25 aprile 1945 - la folla in festa invade via Vittorio Emanuele

Nel cogliere l'invito di Novaluna a contribuire alla raccolta di memorie di chi (come noi) ha vissuto gli anni di mezzo del secolo scorso, ho avvertito un senso di imbarazzo nello scegliere un ricordo significativo del tempo di guerra.
Il pericolo di cadere in banalità, nel momento in cui si riportano a galla esperienze che rinnovano sensazioni ed emozioni assopite, mi ha fatto propendere verso la raccolta di una manciata di «grani di Amarcord» tratti dal cesto delle memorie del «piccolo osservatore» di allora, ordinati secondo una ricostruzione filologica, lasciando al lettore la possibilità di rivivere il clima di quegli anni.
E per cominciare: Amarcord, il primo giorno di guerra e il corteo dei sostenitori in orbace sfilare in piazza Trento e Trieste.
Amarcord, la prima incursione aerea e la bomba (l'unica) caduta per errore sul Buon Pastore di via Felice Cavallotti, uccidendo un'innocente.
Amarcord, la demolizione dei cancelli e delle recinzioni in ferro requisiti dal governo per ricavare materiale bellico.
Amarcord, le prime truppe tedesche, distaccate a Monza, consumare il rancio sui muri diroccati dell'Albergo dell'Angelo in demolizione (in piazzetta Upim).
Amarcord, le lunghe notti trascorse in rifugio, nei sotterranei della Cassa di Risparmio (in costruzione, di fianco al liceo Zucchi), stipati di vecchi, donne e bambini; l'angoscia di mia madre nel raccomandarci di non raccogliere nulla, per il pericolo delle «piastrine incendiarie» che al tocco mutilavano come Una Bomber; il nostro sfollamento in Brianza per ragioni di sicurezza.
Amarcord «Pippo», il piccolo aereo, sconosciuto, che mitragliava i passanti lungo le strade e la linea ferroviaria, seminando il terrore dei viaggiatori; le ondate dei bombardieri diretti a Milano e le noti infuocate degli incendi, visibili a distanza dai colli della Brianza.Amarcord, mio padre raggiungere furtivamente i vagoni, in sosta presso lo scalo merci di Monza, carichi di deportati, destinati ai campi di concentramento, che chiedevano soccorso e gettavano biglietti di commiato pregando di farli pervenire ai familiari.

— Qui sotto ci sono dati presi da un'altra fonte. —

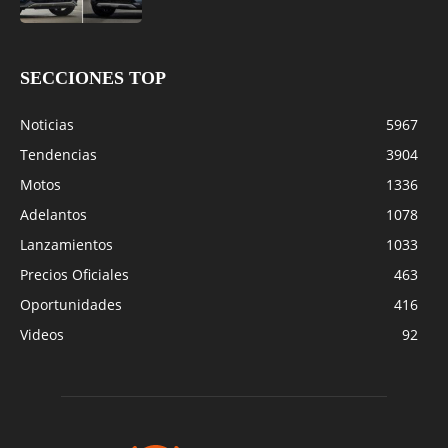
SECCIONES TOP
Noticias
5967
Tendencias
3904
Motos
1336
Adelantos
1078
Lanzamientos
1033
Precios Oficiales
463
Oportunidades
416
Videos
92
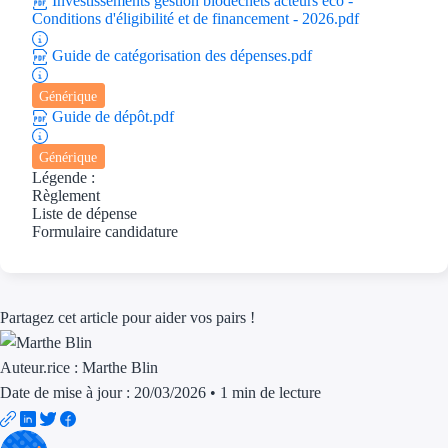
Investissements gestion biodéchets acteurs éco -
Aides Région Gran
Conditions d'éligibilité et de financement - 2026.pdf
Guide de catégorisation des dépenses.pdf
Aides Région Haut
Générique
Régions de I à P
Guide de dépôt.pdf
Aides Région Île-d
Générique
Légende :
Aides Région Nor
Règlement
Liste de dépense
Formulaire candidature
Aides Région Nouve
Aides Région Occit
Partagez cet article pour aider vos pairs !
Aides Région PAC
Aides Région Pays 
Auteur.rice :
Marthe Blin
Date de mise à jour : 20/03/2026
•
1 min de lecture
Outre-mer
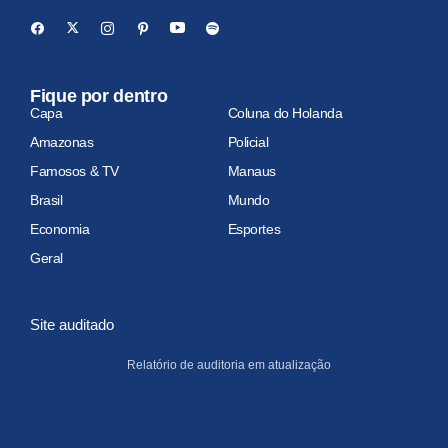
Fique por dentro
Capa
Coluna do Holanda
Amazonas
Policial
Famosos & TV
Manaus
Brasil
Mundo
Economia
Esportes
Geral
Site auditado
Relatório de auditoria em atualização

Amarcord (ma lo seppi a guerra conclusa) le notti di mio padre con "altri", nel nostro magazzino di via Italia, trascorse a confezionare pacchi - viveri per le formazioni partigiane della Valsassina e della Valtellina.
Amarcord, la battaglia di Megolo, in val D'Ossola, tra un drappello di Par'tigi'ani e uno schieramento di truppe tedesche; fra i caduti (quasi tutti partigiani, raccontava mio padre) il tenente Redi, come si faceva chiamare nostro cugino Citterio.
Amarcord l'emozione nel correre incontro ai reduci dei campi di concentramento; l'entusiasmo incontenibile del 25 aprile, giorno della liberazione che precedette la fine della guerra.
L'elenco potrebbe estendersi agli anni successivi (che i più giovani probabilmente hanno vissuto o conosciuto), ma quel che mi preme piuttosto è una riflessione sui cambiamenti intervenuti a livello collettivo e individuale.
Una prima considerazione è che, nella nostra società il fine guerra (come ogni fine d'epoca) ha comportato una sorta di percezione confusa della realtà diveniente, uno spaccamento che, in genere, l'uomo avverte quando raggiunge una soglia temporale significativa che si ripercuote in senso esistenziale.È risaputo che lo spaesamento del nostro fine guerra è stato vissuto come stacco da un modello di gerarchica dipendenza, imposto (che, ha contraddistinto in ogni tempo i regimi totalitari), in contrasto con lo sforzo di riconferire una continuità al processo di democratizzazione (di reciproca dipendenza) in corso nelle nazioni evolute.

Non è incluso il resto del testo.